RUN pip install --no-cache-dir -r requirements.txt
# Copy application code
COPY app/ .
# Create a non-root user to run the application
RUN useradd -m appuser
USER appuser
# Expose the port the app runs on
EXPOSE 8000
# Command to run the application with Uvicorn
# - port: 8000
CMD ["uvicorn", "app:app", "--host", "0.0.0.0", "--port", "8000", "--workers", "2"]
Infrastructure¶
To deploy the containerized agent to Fargate using the TypeScript CDK, you need to define the infrastructure stack (agent-fargate-stack.ts). Much of the configuration follows standard Fargate deployment patterns, but the following code snippet highlights the key components specific to deploying Strands Agents SDK agents:
// ... vpc, cluster, logGroup, executionRole, and taskRole omitted for brevity ...

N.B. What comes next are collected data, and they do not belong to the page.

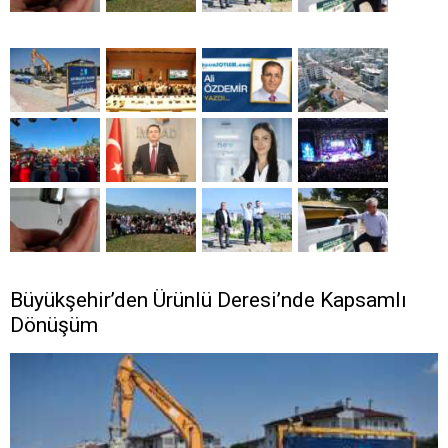
Büyükşehir’den Ürünlü Deresi’nde Kapsamlı
Dönüşüm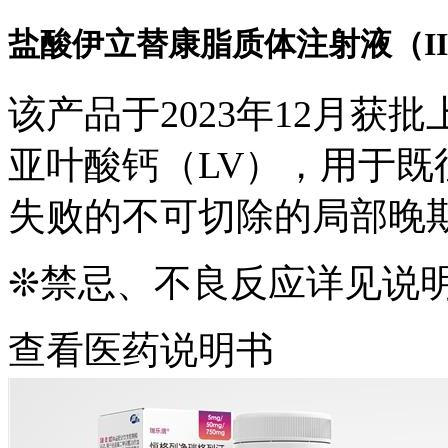
盐酸伊立替康脂质体注射液（I
该产品于2023年12月获
亚叶酸钙（LV），用于
失败的不可切除的局部晚
❊禁忌、不良反应详见说
查看医药说明书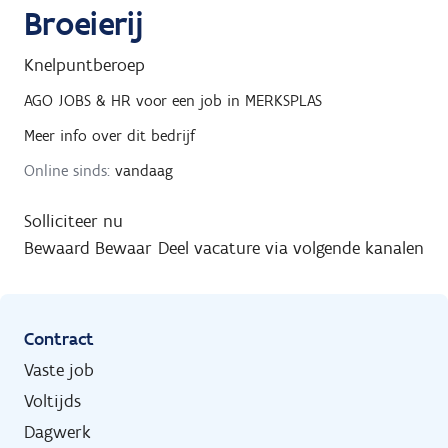
Broeierij
Knelpuntberoep
AGO JOBS & HR
voor een job in
MERKSPLAS
Meer info over dit bedrijf
Online sinds:
vandaag
Solliciteer nu
Bewaard
Bewaar
Deel vacature via volgende kanalen
Contract
Vaste job
Voltijds
Dagwerk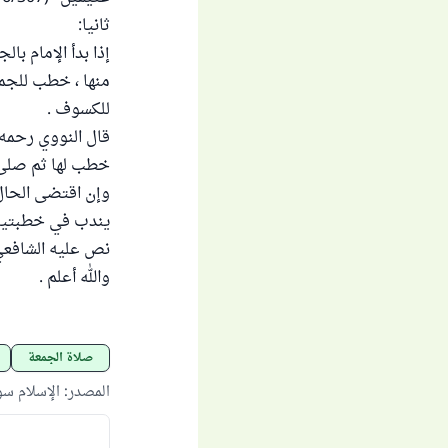
ثانيا:
إذا بدأ الإمام ب
منها ، خطب للجمع
للكسوف .
قال النووي رحمه 
خطب لها ثم صلى 
وإن اقتضى الحال 
يندب في خطبتيه 
نص عليه الشافعي 
والله أعلم .
صلاة الجمعة
المصدر
:
الإسلام س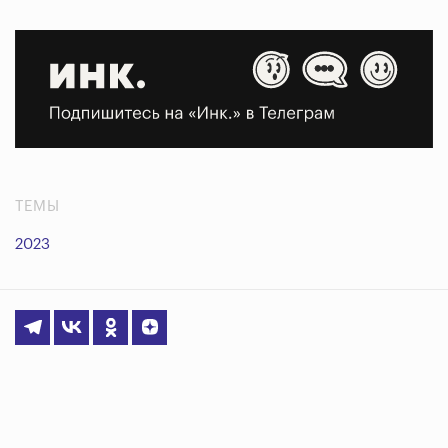
ТЕМЫ
2023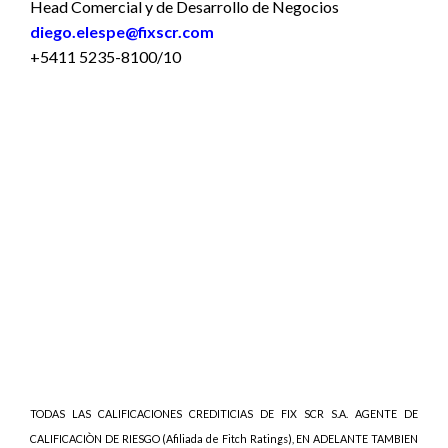
Head Comercial y de Desarrollo de Negocios
diego.elespe@fixscr.com
+5411 5235-8100/10
TODAS LAS CALIFICACIONES CREDITICIAS DE FIX SCR S.A. AGENTE DE
CALIFICACIÒN DE RIESGO (Afiliada de Fitch Ratings), EN ADELANTE TAMBIEN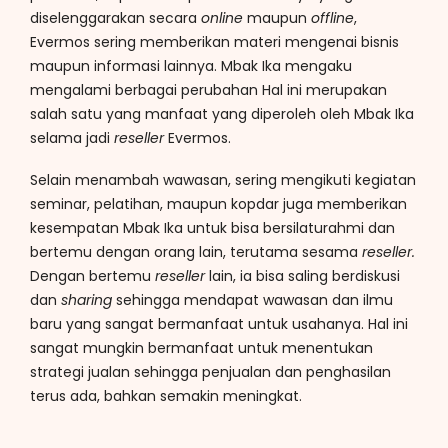
diselenggarakan secara
online
maupun
offline
,
Evermos sering memberikan materi mengenai bisnis
maupun informasi lainnya. Mbak Ika mengaku
mengalami berbagai perubahan Hal ini merupakan
salah satu yang manfaat yang diperoleh oleh Mbak Ika
selama jadi
reseller
Evermos.
Selain menambah wawasan, sering mengikuti kegiatan
seminar, pelatihan, maupun kopdar juga memberikan
kesempatan Mbak Ika untuk bisa bersilaturahmi dan
bertemu dengan orang lain, terutama sesama
reseller.
Dengan bertemu
reseller
lain, ia bisa saling berdiskusi
dan
sharing
sehingga mendapat wawasan dan ilmu
baru yang sangat bermanfaat untuk usahanya. Hal ini
sangat mungkin bermanfaat untuk menentukan
strategi jualan sehingga penjualan dan penghasilan
terus ada, bahkan semakin meningkat.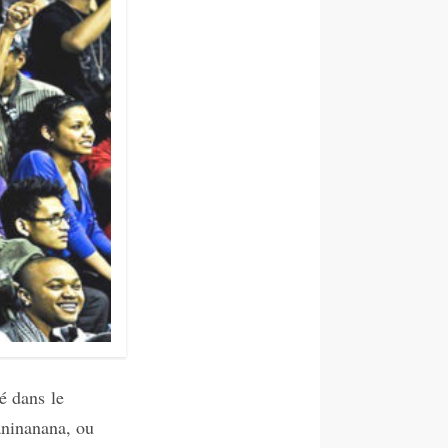
té dans le
aninanana, ou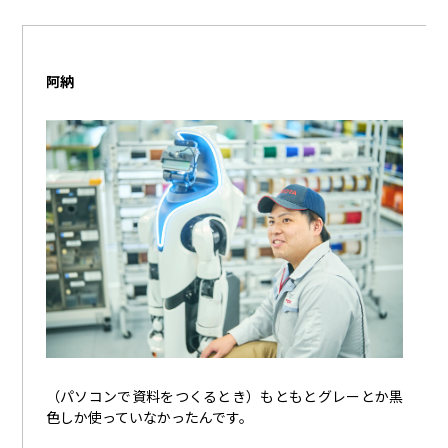
阿納
（パソコンで資料をつくるとき）もともとグレーとか黒
色しか使っていなかったんです。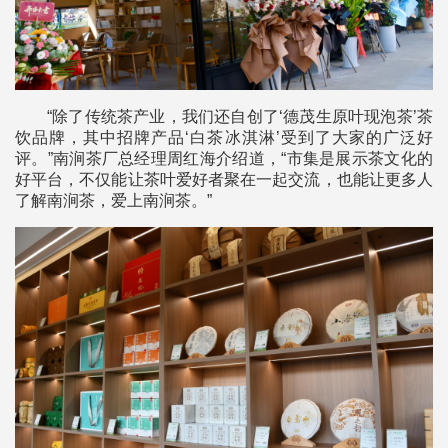
“除了传统茶产业，我们还自创了‘德茂生原叶现泡茶’茶
饮品牌，其中招牌产品‘白茶冰淇淋’受到了大家的广泛好
评。”南涧茶厂总经理周红海介绍道，“市集是展示茶文化的
好平台，不仅能让茶叶爱好者聚在一起交流，也能让更多人
了解南涧茶，爱上南涧茶。”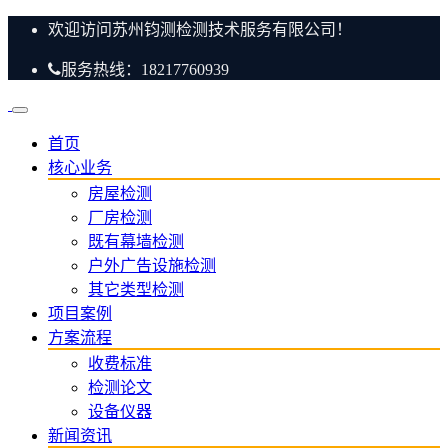
欢迎访问苏州钧测检测技术服务有限公司！
服务热线：18217760939
首页
核心业务
房屋检测
厂房检测
既有幕墙检测
户外广告设施检测
其它类型检测
项目案例
方案流程
收费标准
检测论文
设备仪器
新闻资讯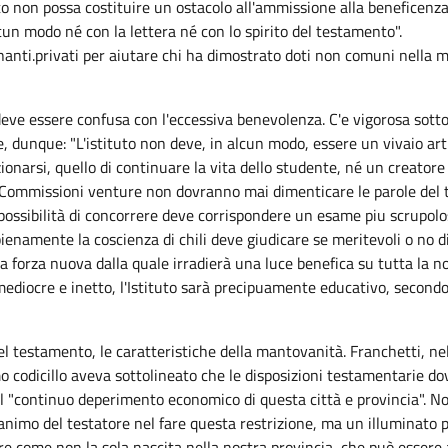
to non possa costituire un ostacolo all'ammissione alla beneficen
cun modo né con la lettera né con lo spirito del testamento".
anti.privati per aiutare chi ha dimostrato doti non comuni nella mus
eve essere confusa con l'eccessiva benevolenza. C'e vigorosa sottol
e, dunque: "L'istituto non deve, in alcun modo, essere un vivaio art
ionarsi, quello di continuare la vita dello studente, né un creatore
 Le Commissioni venture non dovranno mai dimenticare le parole del
 possibilità di concorrere deve corrispondere un esame piu scrupolos
ienamente la coscienza di chili deve giudicare se meritevoli o no di a
 forza nuova dalla quale irradierà una luce benefica su tutta la no
mediocre e inetto, l'Istituto sarà precipuamente educativo, secondo
del testamento, le caratteristiche della mantovanità. Franchetti, n
ltimo codicillo aveva sottolineato che le disposizioni testamentarie 
 al "continuo deperimento economico di questa città e provincia".
nimo del testatore nel fare questa restrizione, ma un illuminato pen
rre come non la sola nascita nella nostra provincia, che può essere 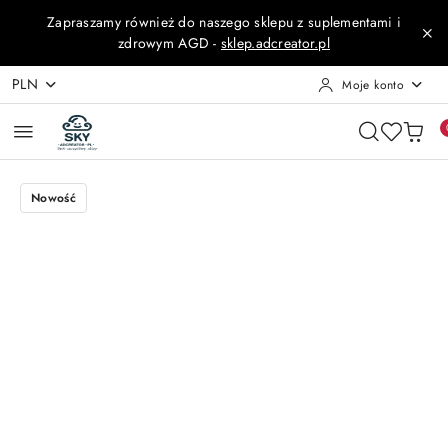
Przejdź do treści głównej
Przejdź do wyszukiwarki
Przejdź do moje konto
Przejdź do menu głównego
Przejdź do opisu produktu
Przejdź do stopki
Zapraszamy również do naszego sklepu z suplementami i
zdrowym AGD -
sklep.adcreator.pl
PLN
Moje konto
Nowość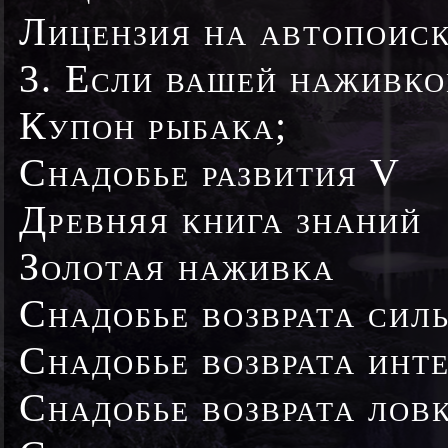
Лицензия на автопоиск 
3. Если вашей наживко
Купон рыбака;
Снадобье развития V
Древняя книга знаний
Золотая наживка
Снадобье возврата сил
Снадобье возврата инт
Снадобье возврата лов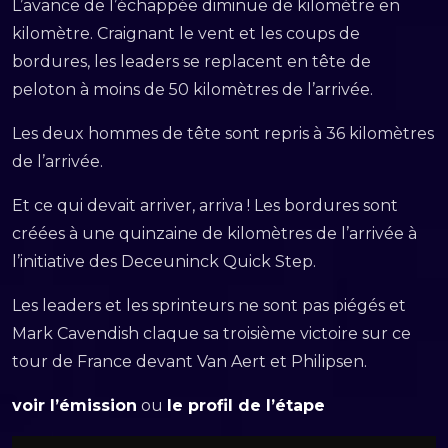
L’avance de l’échappée diminue de kilomètre en
kilomètre. Craignant le vent et les coups de
bordures, les leaders se replacent en tête de
peloton à moins de 50 kilomètres de l’arrivée.
Les deux hommes de tête sont repris à 36 kilomètres
de l’arrivée.
Et ce qui devait arriver, arriva ! Les bordures sont
créées à une quinzaine de kilomètres de l’arrivée à
l’initiative des Deceuninck Quick Step.
Les leaders et les sprinteurs ne sont pas piégés et
Mark Cavendish claque sa troisième victoire sur ce
tour de France devant Van Aert et Philipsen.
voir l’émission
ou
le profil de l’étape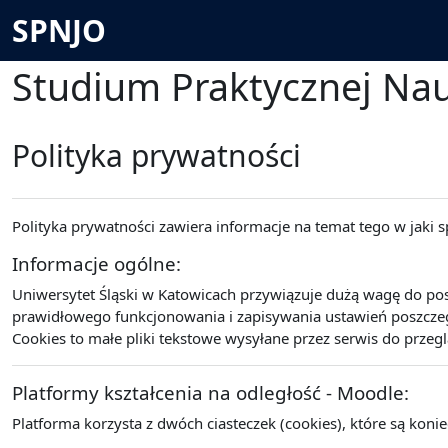
Przejdź do głównej zawartości
SPNJO
Studium Praktycznej Na
Polityka prywatności
Polityka prywatności zawiera informacje na temat tego w jaki
Informacje ogólne:
Uniwersytet Śląski w Katowicach przywiązuje dużą wagę do po
prawidłowego funkcjonowania i zapisywania ustawień poszczegó
Cookies to małe pliki tekstowe wysyłane przez serwis do przeg
Platformy kształcenia na odległość - Moodle:
Platforma korzysta z dwóch ciasteczek (cookies), które są koni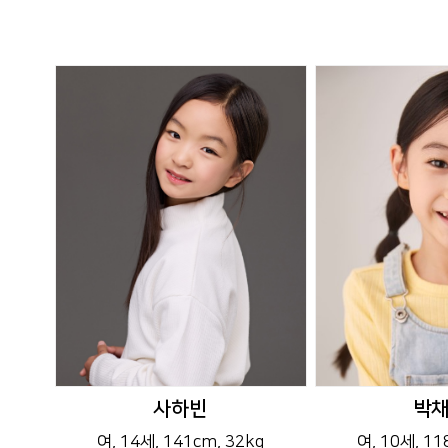
사하빈
박
여
, 14세
, 141cm
, 32kg
여
, 10세
, 1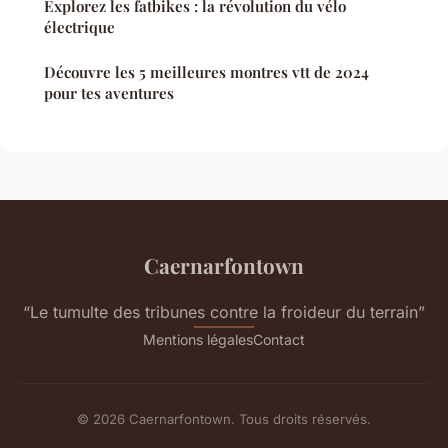
Explorez les fatbikes : la révolution du vélo
électrique
Découvre les 5 meilleures montres vtt de 2024
pour tes aventures
Caernarfontown
“Le tumulte des tribunes contre la froideur du terrain”
Mentions légales
Contact
© 2026 Caernarfontown. Tous droits réservés.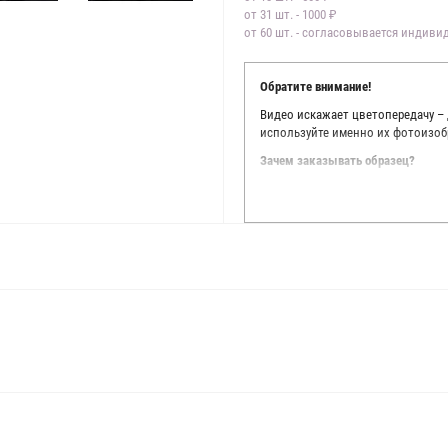
от 31 шт. - 1000 ₽
от 60 шт. - согласовывается индив
Обратите внимание!
Видео искажает цветопередачу –
используйте именно их фотоизоб
Зачем заказывать образец?
Мы делаем все возможное, чтобы
Мы осматриваем и фотографируем
находить только правильные цве
старания, мы не можем гарантиро
простого факта: различия в цве
слишком велики для однозначног
поэтому мы предлагаем вам заказ
Вы занимаетесь индивидуальным 
улучшить работу с клиентами.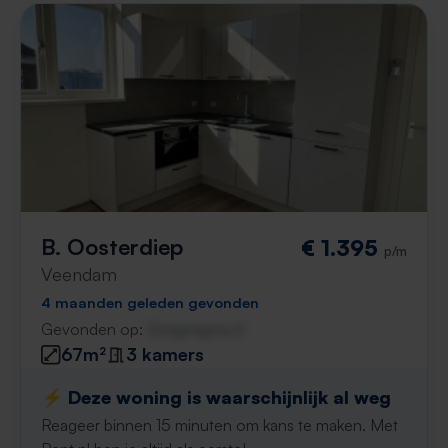
B. Oosterdiep
€ 1.395
p/m
Veendam
4 maanden geleden gevonden
Gevonden op:
Gnagnagna.nl
67m²
3 kamers
⚡️ Deze woning is waarschijnlijk al weg
Reageer binnen 15 minuten om kans te maken. Met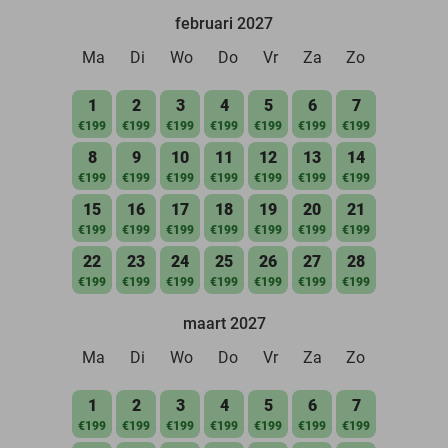
februari 2027
Ma
Di
Wo
Do
Vr
Za
Zo
1
2
3
4
5
6
7
€199
€199
€199
€199
€199
€199
€199
8
9
10
11
12
13
14
€199
€199
€199
€199
€199
€199
€199
15
16
17
18
19
20
21
€199
€199
€199
€199
€199
€199
€199
22
23
24
25
26
27
28
€199
€199
€199
€199
€199
€199
€199
maart 2027
Ma
Di
Wo
Do
Vr
Za
Zo
1
2
3
4
5
6
7
€199
€199
€199
€199
€199
€199
€199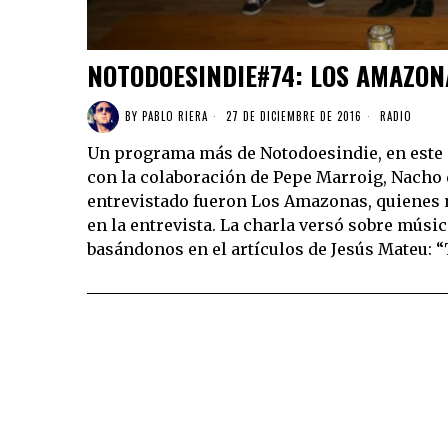
NOTODOESINDIE#74: LOS AMAZON
BY
PABLO RIERA
27 DE DICIEMBRE DE 2016
RADIO
Un programa más de Notodoesindie, en este c
con la colaboración de Pepe Marroig, Nacho de
entrevistado fueron Los Amazonas, quienes
en la entrevista. La charla versó sobre músi
basándonos en el artículos de Jesús Mateu: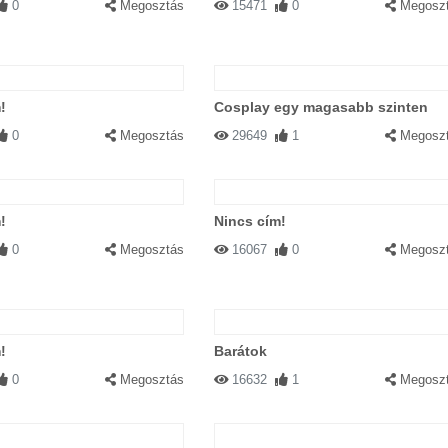
0
Megosztás
15471
0
Megosz
!
Cosplay egy magasabb szinten
0
Megosztás
29649
1
Megosz
!
Nincs cím!
0
Megosztás
16067
0
Megosz
!
Barátok
0
Megosztás
16632
1
Megosz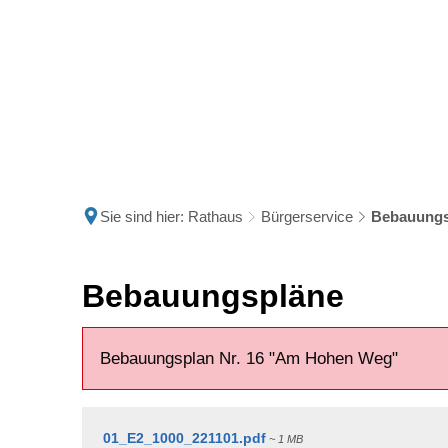
Politik
Rathau
Sie sind hier:
Rathaus
Bürgerservice
Bebauungs
Bebauungspläne
Bebauungspläne
Bebauungsplan Nr. 16 "Am Hohen Weg"
01_E2_1000_221101.pdf
~ 1 MB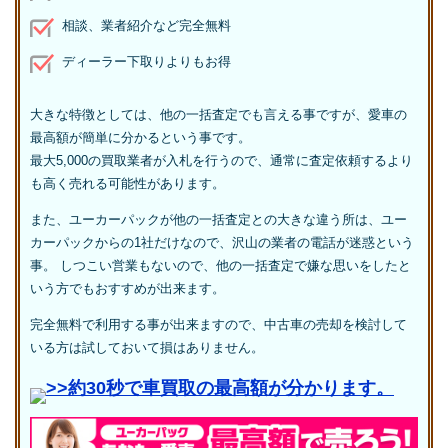
相談、業者紹介など完全無料
ディーラー下取りよりもお得
大きな特徴としては、他の一括査定でも言える事ですが、愛車の
最高額が簡単に分かるという事です。
最大5,000の買取業者が入札を行うので、通常に査定依頼するより
も高く売れる可能性があります。
また、ユーカーパックが他の一括査定との大きな違う所は、ユー
カーパックからの1社だけなので、沢山の業者の電話が迷惑という
事。 しつこい営業もないので、他の一括査定で嫌な思いをしたと
いう方でもおすすめが出来ます。
完全無料で利用する事が出来ますので、中古車の売却を検討して
いる方は試しておいて損はありません。
>>約30秒で車買取の最高額が分かります。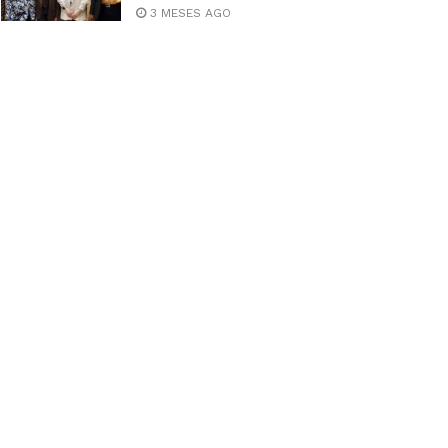
3 MESES AGO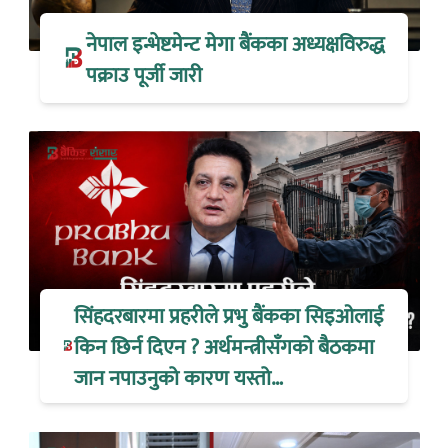
नेपाल इन्भेष्टमेन्ट मेगा बैंकका अध्यक्षविरुद्ध
पक्राउ पूर्जी जारी
सिंहदरबारमा प्रहरीले प्रभु बैंकका सिइओलाई
किन छिर्न दिएन ? अर्थमन्त्रीसँगको बैठकमा
जान नपाउनुको कारण यस्तो…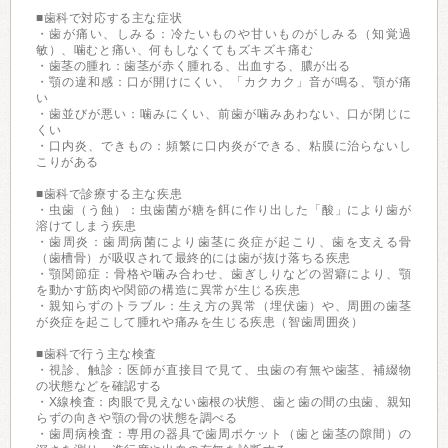
■歯科で対応する主な症状
・歯が痛い、しみる：冷たいものや甘いものがしみる（知覚過
敏）、噛むと痛い、何もしなくてもズキズキ痛む
・歯茎の腫れ：歯茎が赤く腫れる、出血する、膿が出る
・顎の違和感：口が開けにくい、「カクカク」音が鳴る、顎が痛
い
・歯並びが悪い：噛みにくい、前歯が噛みあわない、口が閉じに
くい
・口内炎、できもの：頻繁に口内炎ができる、粘膜に治らないし
こりがある
■歯科で診療する主な疾患
・虫歯（う蝕）：虫歯菌が糖を餌に作り出した「酸」により歯が
溶けてしまう疾患
・歯周炎：歯周病菌により歯茎に炎症が起こり、歯を支える骨
（歯槽骨）が吸収されて最終的には歯が抜け落ちる疾患
・顎関節症：骨格や噛み合わせ、歯ぎしりなどの習癖により、顎
を動かす筋肉や関節の構造に異常が生じる疾患
・親知らずのトラブル：生え方の異常（埋伏歯）や、周囲の歯茎
が炎症を起こして腫れや痛みを生じる疾患（智歯周囲炎）
■歯科で行う主な検査
・視診、触診：医師が直接目で見て、虫歯の有無や歯茎、補綴物
の状態などを確認する
・X線検査：肉眼で見えない歯根の状態、歯と歯の間の虫歯、親知
らずの向きや顎の骨の状態を調べる
・歯周病検査：専用の器具で歯周ポケット（歯と歯茎の隙間）の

// Add permissions for the task to invoke Bedrock APIs
taskRole.addToPolicy(
new iam.PolicyStatement({
actions: ["bedrock:InvokeModel", "bedrock:InvokeModelWithResponseStream"],
resources: ["*"],
}),
);
// Create a task definition
const taskDefinition = new ecs.FargateTaskDefinition(this, "AgentTaskDefinition", {
memoryLimitMiB: 512,
cpu: 256,
executionRole,
taskRole,
runtimePlatform: {
cpuArchitecture: ecs.CpuArchitecture.ARM64,
operatingSystemFamily: ecs.OperatingSystemFamily.LINUX,
},
});
// This will use the Dockerfile in the docker directory
const dockerAsset = new ecrAssets.DockerImageAsset(this, "AgentImage", {
directory: path.join(__dirname, "../docker"),
file: "./Dockerfile",
platform: ecrAssets.Platform.LINUX_ARM64,
});
// Add container to the task definition
taskDefinition.addContainer("AgentContainer", {
image: ecs.ContainerImage.fromDockerImageAsset(dockerAsset),
logging: ecs.LogDrivers.awsLogs({
streamPrefix: "agent-service",
logGroup,
}),
environment: {
// Add any environment variables needed by your application
LOG_LEVEL: "INFO",
},
portMappings: [
{
containerPort: 8000, // The port your application listens on
protocol: ecs.Protocol.TCP,
},
],
});
// Create a Fargate service
const service = new ecs.FargateService(this, "AgentService", {
cluster,
taskDefinition,
desiredCount: 2, // Run 2 instances for high availability
assignPublicIp: false, // Use private subnets with NAT gateway
vpcSubnets: { subnetType: ec2.SubnetType.PRIVATE_WITH_EGRESS },
circuitBreaker: {
rollback: true,
},
securityGroups: [
new ec2.SecurityGroup(this, "AgentServiceSG", {
vpc,
description: "Security group for Agent Fargate Service",
allowAllOutbound: true,
}),
],
minHealthyPercent: 100,
maxHealthyPercent: 200,
healthCheckGracePeriod: Duration.seconds(60),
});
// ... load balancer omitted for brevity ...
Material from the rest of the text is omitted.